**Data**
····················
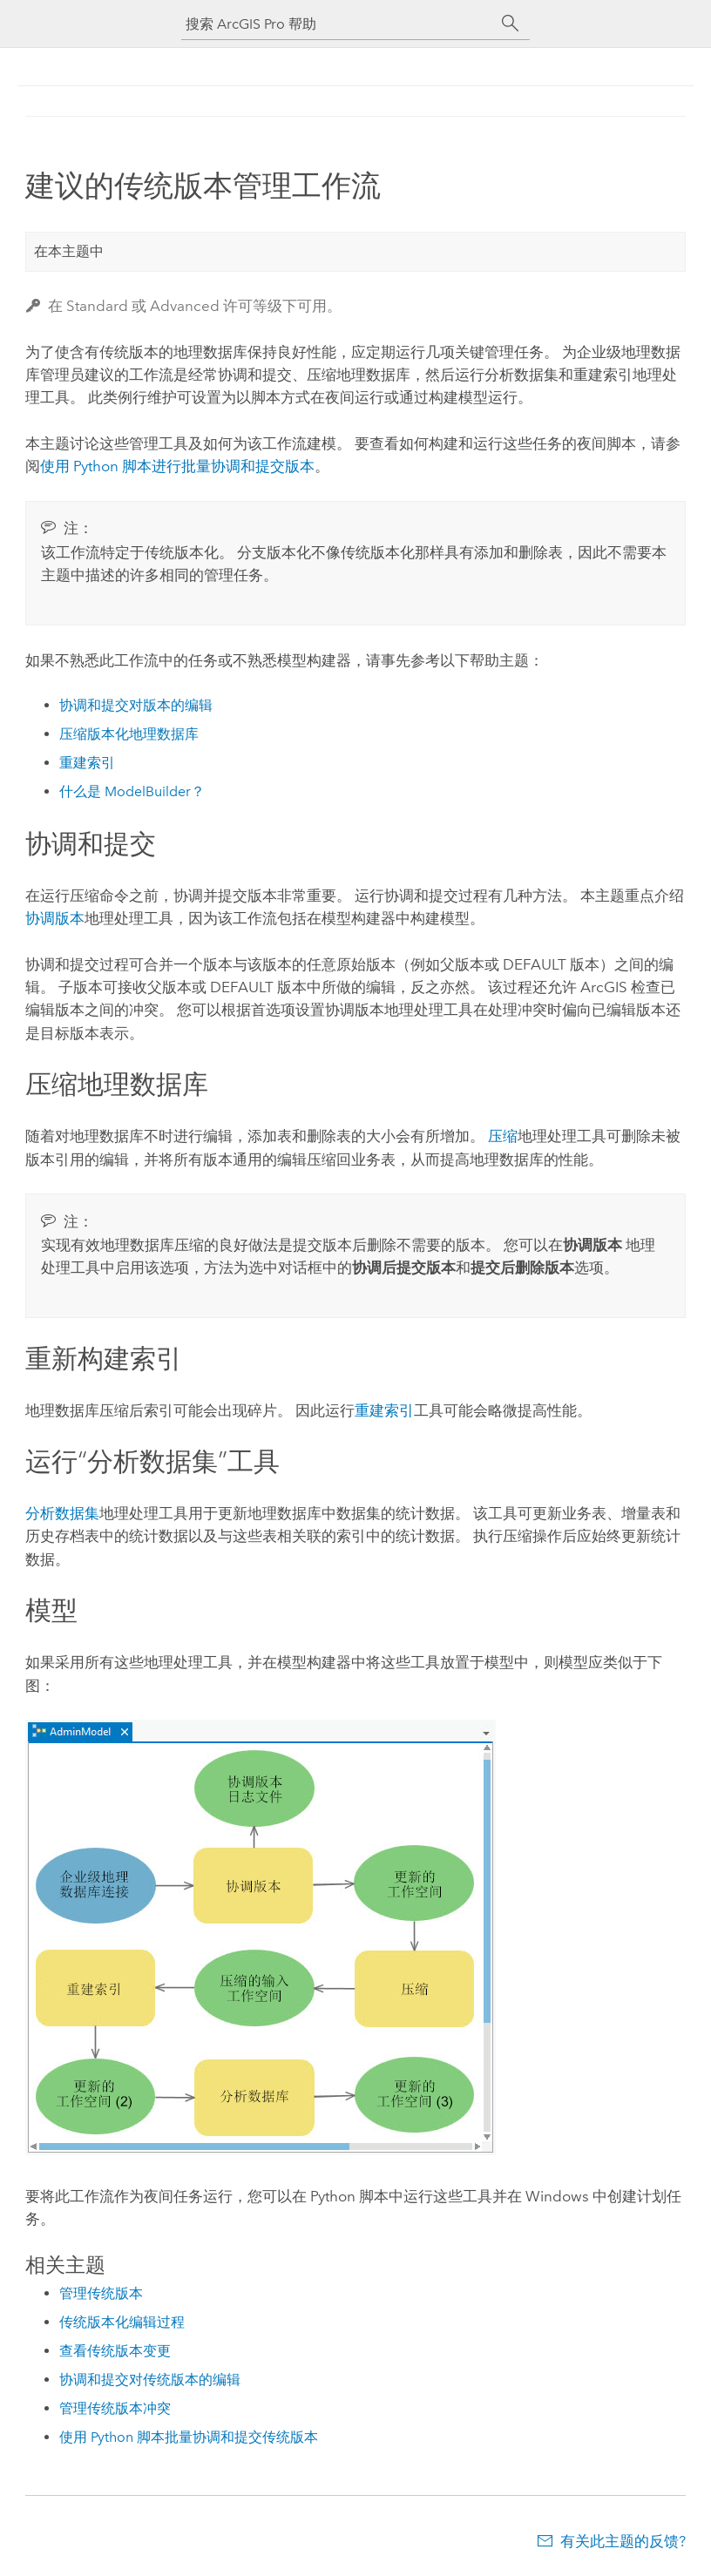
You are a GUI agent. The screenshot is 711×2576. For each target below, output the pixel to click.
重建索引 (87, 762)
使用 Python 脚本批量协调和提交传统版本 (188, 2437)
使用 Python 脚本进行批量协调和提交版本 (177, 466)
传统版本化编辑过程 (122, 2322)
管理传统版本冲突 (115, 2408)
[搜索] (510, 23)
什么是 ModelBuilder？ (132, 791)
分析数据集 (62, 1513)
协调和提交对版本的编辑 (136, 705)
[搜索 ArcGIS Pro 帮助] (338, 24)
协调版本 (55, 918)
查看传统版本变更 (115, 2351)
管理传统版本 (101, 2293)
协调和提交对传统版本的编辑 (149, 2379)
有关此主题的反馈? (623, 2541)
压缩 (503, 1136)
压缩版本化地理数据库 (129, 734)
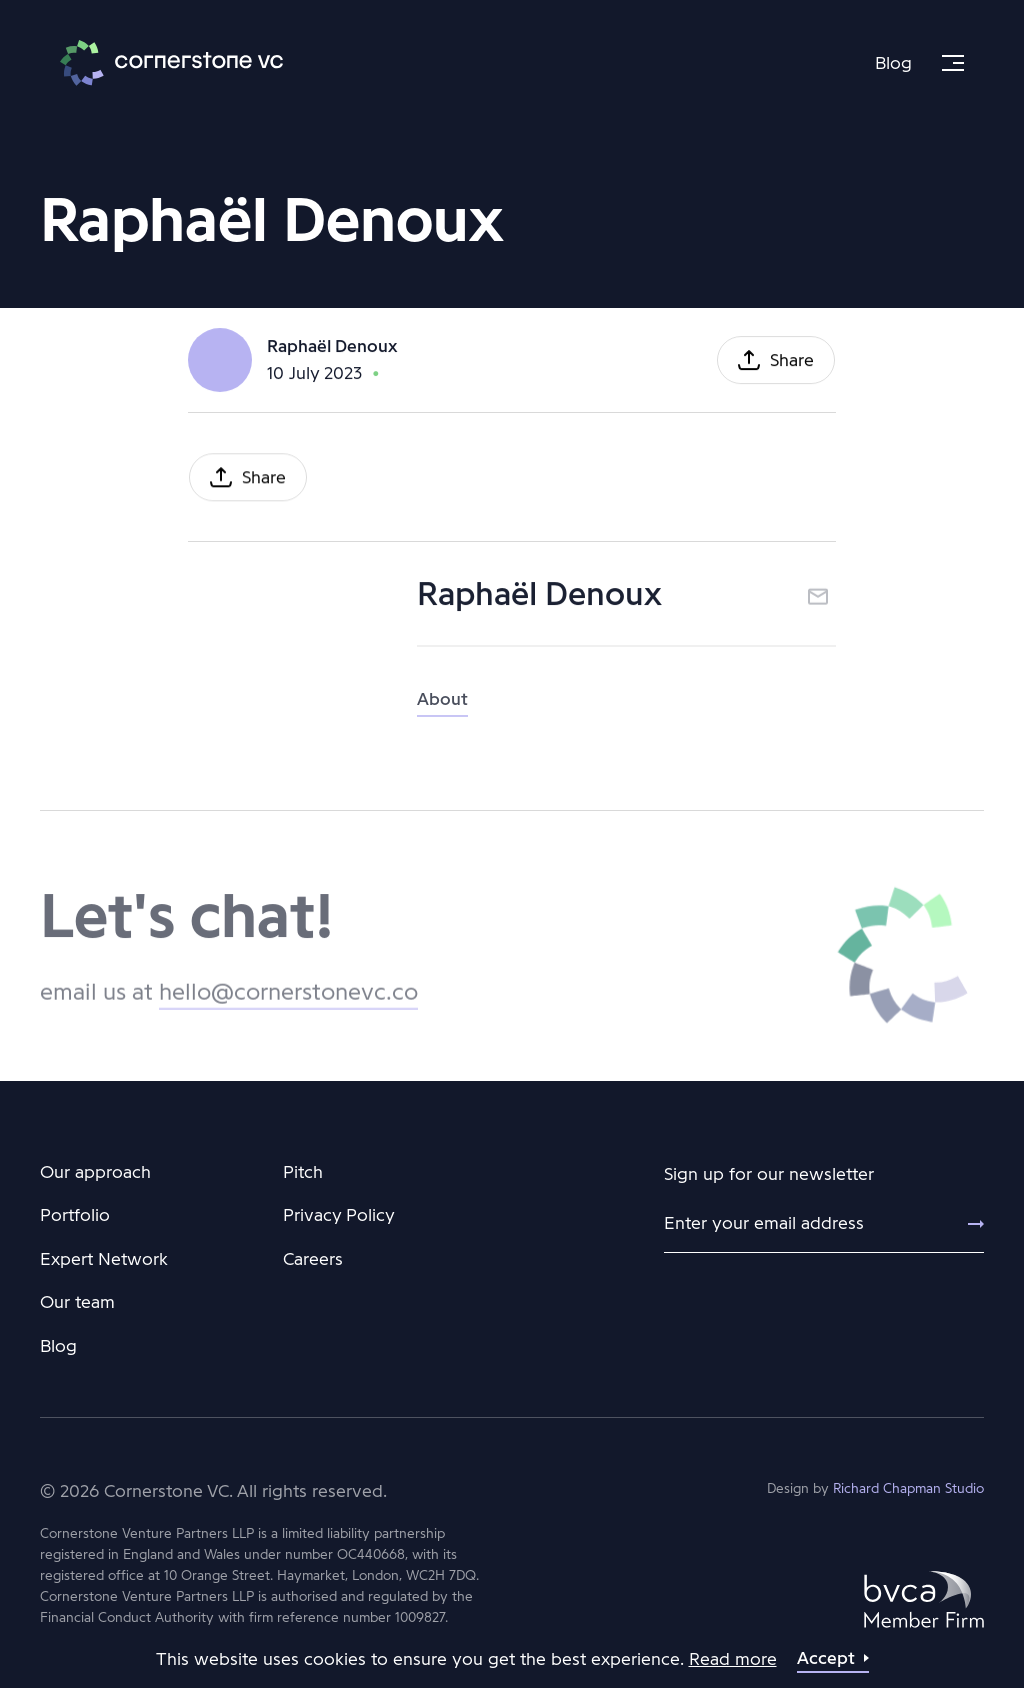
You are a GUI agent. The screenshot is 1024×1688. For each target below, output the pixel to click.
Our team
····················
**Exercise objective**
Print every entry word for word; omit the pictures.

**The completed task**
You are a GUI agent. The screenshot is 711×2576. For each target below, output the pixel to click.
重建索引 (87, 762)
使用 Python 脚本批量协调和提交传统版本 (188, 2437)
使用 Python 脚本进行批量协调和提交版本 (177, 466)
传统版本化编辑过程 (122, 2322)
管理传统版本冲突 (115, 2408)
[搜索] (510, 23)
什么是 ModelBuilder？ (132, 791)
分析数据集 (62, 1513)
协调和提交对版本的编辑 (136, 705)
[搜索 ArcGIS Pro 帮助] (338, 24)
协调版本 (55, 918)
查看传统版本变更 (115, 2351)
管理传统版本 (101, 2293)
协调和提交对传统版本的编辑 (149, 2379)
有关此主题的反馈? (623, 2541)
压缩 (503, 1136)
压缩版本化地理数据库 (129, 734)
You are a GUI agent. The screenshot is 1024×1688. For each target below, output the pixel to click.
Our team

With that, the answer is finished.